**Recorded information**:

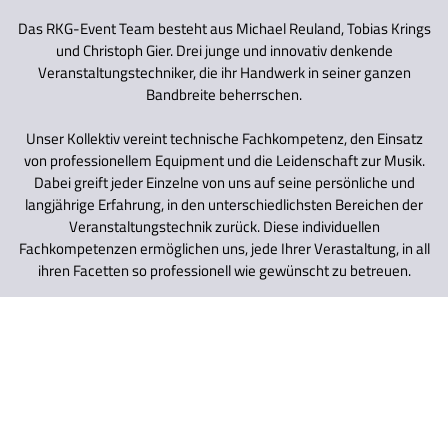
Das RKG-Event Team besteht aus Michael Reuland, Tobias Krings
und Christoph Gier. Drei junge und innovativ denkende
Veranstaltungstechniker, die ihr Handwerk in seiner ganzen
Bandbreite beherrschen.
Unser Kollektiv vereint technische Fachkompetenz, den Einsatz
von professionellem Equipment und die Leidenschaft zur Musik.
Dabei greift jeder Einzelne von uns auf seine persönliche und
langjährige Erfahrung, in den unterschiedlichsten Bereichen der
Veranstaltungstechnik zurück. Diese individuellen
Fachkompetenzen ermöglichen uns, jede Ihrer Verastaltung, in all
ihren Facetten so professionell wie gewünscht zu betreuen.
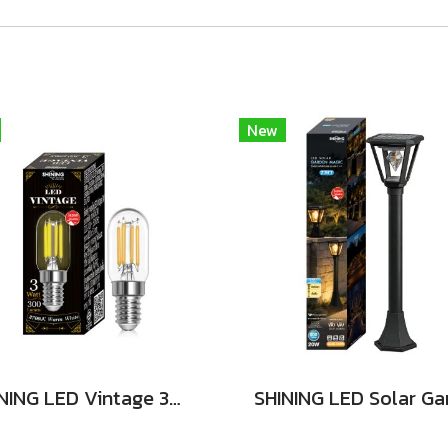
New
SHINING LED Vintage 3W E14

* * *

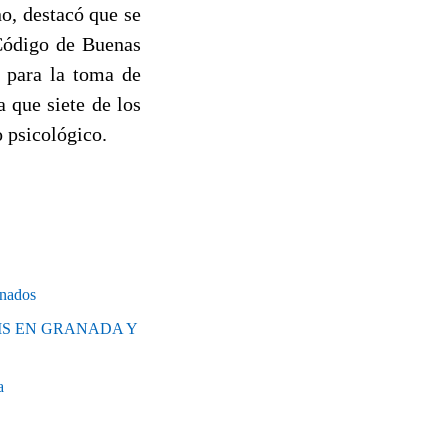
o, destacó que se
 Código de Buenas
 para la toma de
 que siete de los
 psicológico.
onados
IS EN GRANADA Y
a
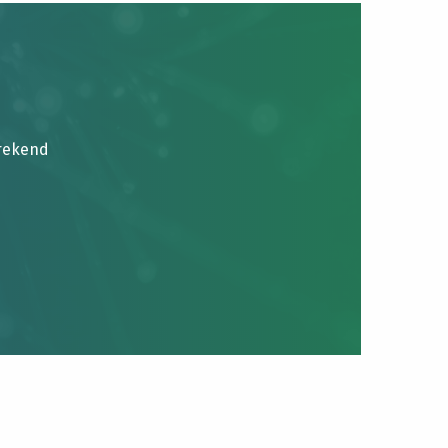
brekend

--

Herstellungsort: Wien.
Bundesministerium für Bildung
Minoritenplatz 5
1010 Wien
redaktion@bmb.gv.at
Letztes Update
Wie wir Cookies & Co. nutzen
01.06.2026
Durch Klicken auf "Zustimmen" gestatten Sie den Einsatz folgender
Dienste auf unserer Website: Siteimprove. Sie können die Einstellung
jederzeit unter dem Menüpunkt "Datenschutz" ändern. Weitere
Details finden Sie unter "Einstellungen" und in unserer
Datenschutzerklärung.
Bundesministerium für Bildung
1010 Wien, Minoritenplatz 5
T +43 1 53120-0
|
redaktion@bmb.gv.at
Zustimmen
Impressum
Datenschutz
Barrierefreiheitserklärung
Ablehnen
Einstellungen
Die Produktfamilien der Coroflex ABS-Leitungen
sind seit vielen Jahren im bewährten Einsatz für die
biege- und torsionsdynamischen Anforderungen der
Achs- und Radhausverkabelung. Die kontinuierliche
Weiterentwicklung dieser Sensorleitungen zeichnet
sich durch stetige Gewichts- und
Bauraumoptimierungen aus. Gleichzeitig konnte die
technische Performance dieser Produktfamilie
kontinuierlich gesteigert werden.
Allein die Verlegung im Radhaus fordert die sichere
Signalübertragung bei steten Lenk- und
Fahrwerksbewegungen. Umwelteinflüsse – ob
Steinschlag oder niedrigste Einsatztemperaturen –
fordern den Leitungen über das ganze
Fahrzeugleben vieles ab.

**Activity**:
All lines above between those holding "Bauraumoptimierungen aus. Gleichzeitig" and "Fahrzeugleben vieles ab.", inclusive, must be set down unchanged, and no other line may be included.

**Response to the task**:
Bauraumoptimierungen aus. Gleichzeitig konnte die
technische Performance dieser Produktfamilie
kontinuierlich gesteigert werden.
Allein die Verlegung im Radhaus fordert die sichere
Signalübertragung bei steten Lenk- und
Fahrwerksbewegungen. Umwelteinflüsse – ob
Steinschlag oder niedrigste Einsatztemperaturen –
fordern den Leitungen über das ganze
Fahrzeugleben vieles ab.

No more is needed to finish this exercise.